U.S. bishops vote to push social teaching
National Catholic Reporter, July 3, 1998 by Patricia Lefevere
Bishop Sullivan of Brooklyn said he wondered whether Rome could distinguish between "mature collaboration" and "authority." He called the Vatican action a matter of "sheer incompetency" that undermines "the enormous work and skill of this conference."
Sullivan said the veto offends the American sense of fairness. "We're not going to impose U.S. democracy on the church. Everybody knows that. Yet there are guys here who think we have to defend the Holy See at every turn."
Sullivan saw the Vatican's intervention in the process as an affront to the U.S. episcopal conference and as "undermining the role of the local church."
For Auxiliary Bishop Emil Wcela of Rockville Centre, N.Y., the critical issues preceding the 1998 meeting were the legitimacy of a bishops' conference to oversee a translation and its competency to approve the translation. The fact that the U.S. bishops received no guidelines for the translation of biblical text for use in the liturgy until some five years after they had asked the Vatican to approve revised liturgical texts is "disappointing," he said.

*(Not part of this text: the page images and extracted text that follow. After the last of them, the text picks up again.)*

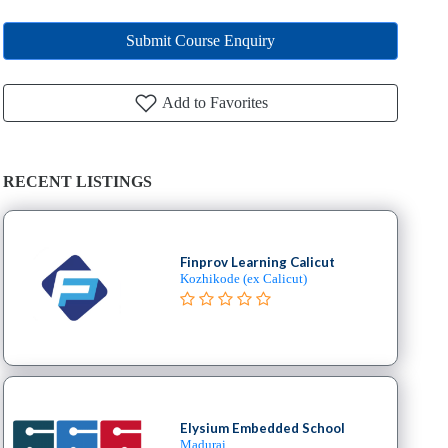
Submit Course Enquiry
Add to Favorites
RECENT LISTINGS
Finprov Learning Calicut
Kozhikode (ex Calicut)
Elysium Embedded School
Madurai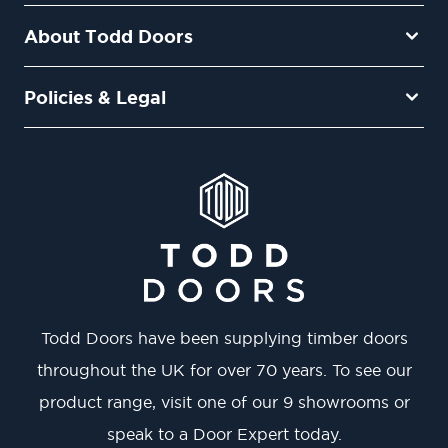
About Todd Doors
Policies & Legal
Todd Doors have been supplying timber doors
throughout the UK for over 70 years. To see our
product range, visit one of our 9 showrooms or
speak to a Door Expert today.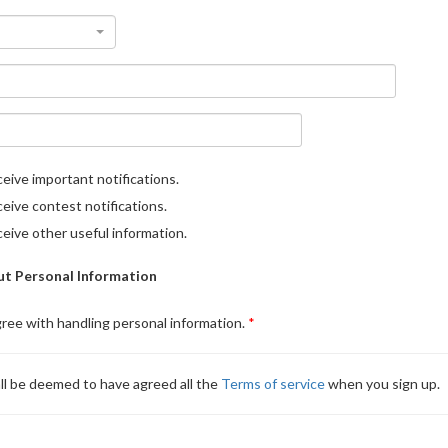
eive important notifications.
eive contest notifications.
eive other useful information.
t Personal Information
gree with handling personal information.
ll be deemed to have agreed all the
Terms of service
when you sign up.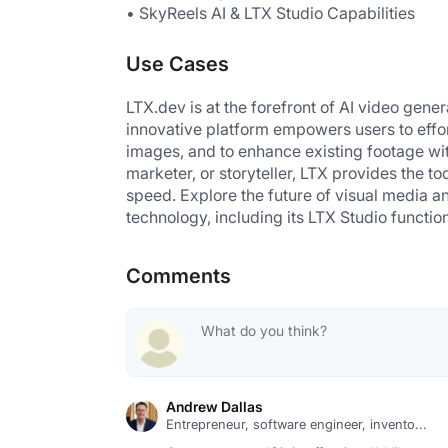
• SkyReels AI & LTX Studio Capabilities
Use Cases
LTX.dev is at the forefront of AI video gene
innovative platform empowers users to effor
images, and to enhance existing footage with 
marketer, or storyteller, LTX provides the to
speed. Explore the future of visual media an
technology, including its LTX Studio function
Comments
Andrew Dallas
Entrepreneur, software engineer, invento...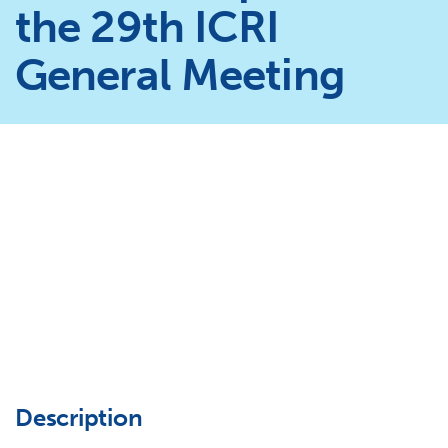
the 29th ICRI
General Meeting
Description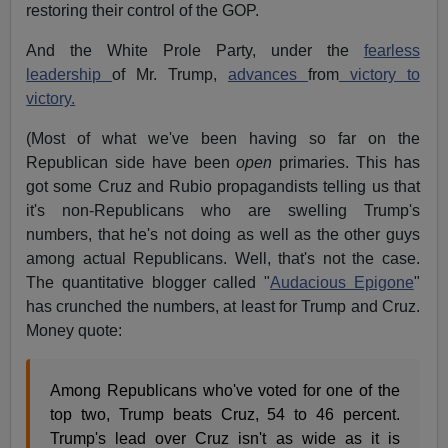
restoring their control of the GOP.
And the White Prole Party, under the
fearless
leadership
of Mr. Trump,
advances
from
victory to
victory.
(Most of what we've been having so far on the
Republican side have been
open
primaries. This has
got some Cruz and Rubio propagandists telling us that
it's non-Republicans who are swelling Trump's
numbers, that he's not doing as well as the other guys
among actual Republicans. Well, that's not the case.
The quantitative blogger called "
Audacious Epigone
"
has crunched the numbers, at least for Trump and Cruz.
Money quote:
Among Republicans who've voted for one of the
top two, Trump beats Cruz, 54 to 46 percent.
Trump's lead over Cruz isn't as wide as it is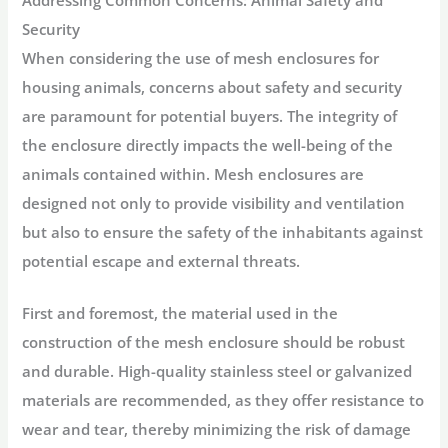
Security
When considering the use of mesh enclosures for
housing animals, concerns about safety and security
are paramount for potential buyers. The integrity of
the enclosure directly impacts the well-being of the
animals contained within. Mesh enclosures are
designed not only to provide visibility and ventilation
but also to ensure the safety of the inhabitants against
potential escape and external threats.
First and foremost, the material used in the
construction of the mesh enclosure should be robust
and durable. High-quality stainless steel or galvanized
materials are recommended, as they offer resistance to
wear and tear, thereby minimizing the risk of damage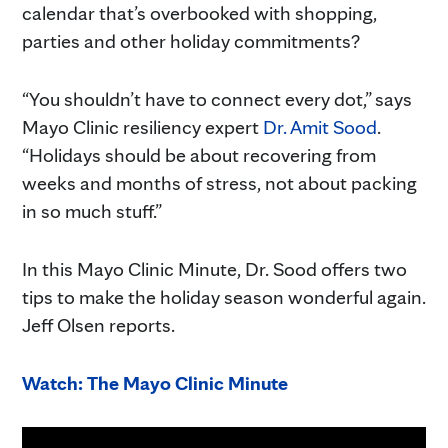
calendar that’s overbooked with shopping,
parties and other holiday commitments?
“You shouldn’t have to connect every dot,” says
Mayo Clinic resiliency expert
Dr. Amit Sood
.
“Holidays should be about recovering from
weeks and months of stress, not about packing
in so much stuff.”
In this Mayo Clinic Minute, Dr. Sood offers two
tips to make the holiday season wonderful again.
Jeff Olsen reports.
Watch: The Mayo Clinic Minute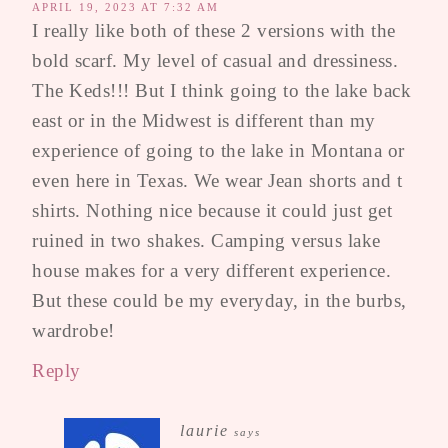
APRIL 19, 2023 AT 7:32 AM
I really like both of these 2 versions with the
bold scarf. My level of casual and dressiness.
The Keds!!! But I think going to the lake back
east or in the Midwest is different than my
experience of going to the lake in Montana or
even here in Texas. We wear Jean shorts and t
shirts. Nothing nice because it could just get
ruined in two shakes. Camping versus lake
house makes for a very different experience.
But these could be my everyday, in the burbs,
wardrobe!
Reply
laurie
says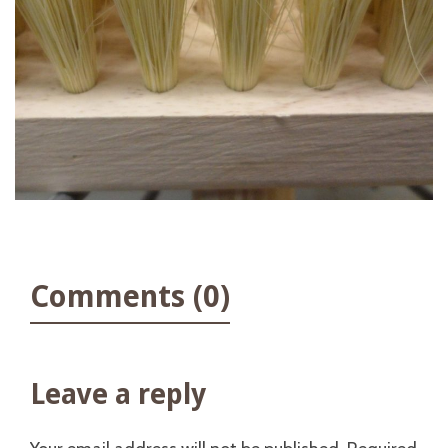
Comments (0)
Leave a reply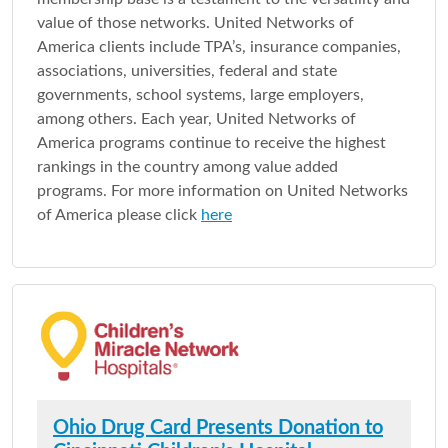
value of those networks. United Networks of
America clients include TPA’s, insurance companies,
associations, universities, federal and state
governments, school systems, large employers,
among others. Each year, United Networks of
America programs continue to receive the highest
rankings in the country among value added
programs. For more information on United Networks
of America please click
here
Ohio Drug Card Presents Donation to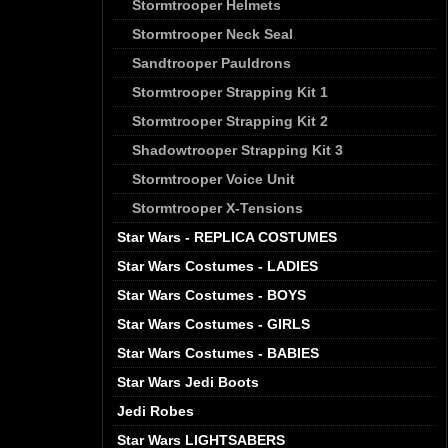
Stormtrooper Helmets
Stormtrooper Neck Seal
Sandtrooper Pauldrons
Stormtrooper Strapping Kit 1
Stormtrooper Strapping Kit 2
Shadowtrooper Strapping Kit 3
Stormtrooper Voice Unit
Stormtrooper X-Tensions
Star Wars - REPLICA COSTUMES
Star Wars Costumes - LADIES
Star Wars Costumes - BOYS
Star Wars Costumes - GIRLS
Star Wars Costumes - BABIES
Star Wars Jedi Boots
Jedi Robes
Star Wars LIGHTSABERS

Similar concerns were revealed in comments made about translations during the recent Asian Bishops Synod, he told NCR. But Wcela, a Biblical scholar who is a member of the bishops' Committee on Liturgy and on its Ad Hoc Committee on Review of Scripture Translations, said that most bishops are eager to move on and get the new lectionary out.
"It will not be everything we had hoped for, but a compromise is better than what we had," Wcela said.
The new lectionary incorporates a revised translation of the New Testament, available since 1986, and retains the 1970 New American Bible translation of the Old Testament, including the psalms.
In cases where the original text was not gender specific, certain words and phrases (such as "whoever" and "anyone") were used in previous translations approved by the bishops to achieve greater inclusivity. But Rome insisted on more literal translations of scriptural texts in preparing the revised edition of the lectionary.
While few bishops seemed delighted with the compromise and few were willing to talk about what had gone on in their closed door meetings prior to the June open session, most said they expected a new lectionary on their altars by Nov. 29.
When presenters of the bishops' paper on Catholic social teaching announced that a Spanish version of the text would be available within a few weeks, Archbishop Daniel Pilarczyk of Cincinnati coyly posed what he termed "a friendly inquiry."
"Do we have conference principles to follow when we translate into Spanish?" The response came in loud laughter.